*** Opening Extracted material ***

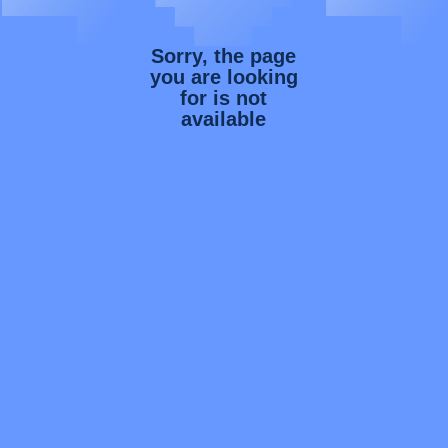
Sorry, the page
you are looking
for is not
available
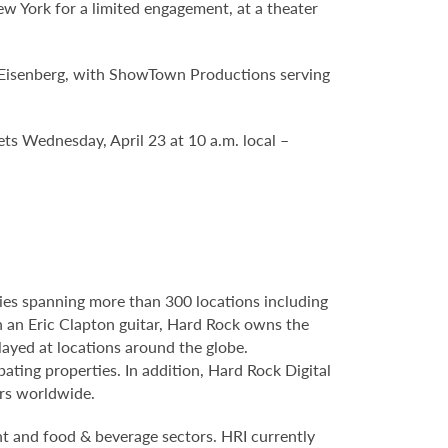
 York for a limited engagement, at a theater
y Eisenberg, with ShowTown Productions serving
kets Wednesday, April 23 at 10 a.m. local –
ries spanning more than 300 locations including
 an Eric Clapton guitar, Hard Rock owns the
layed at locations around the globe.
ating properties. In addition, Hard Rock Digital
ers worldwide.
nt and food & beverage sectors. HRI currently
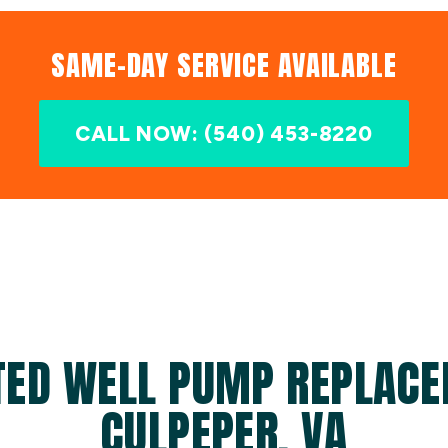
SAME-DAY SERVICE AVAILABLE
CALL NOW: (540) 453-8220
TED WELL PUMP REPLACE
CULPEPER, VA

*** Closing Extracted material ***

Your objective:
Among the lines above, return those that hold the word "Rock".

Finished exercise:
 an Eric Clapton guitar, Hard Rock owns the
ating properties. In addition, Hard Rock Digital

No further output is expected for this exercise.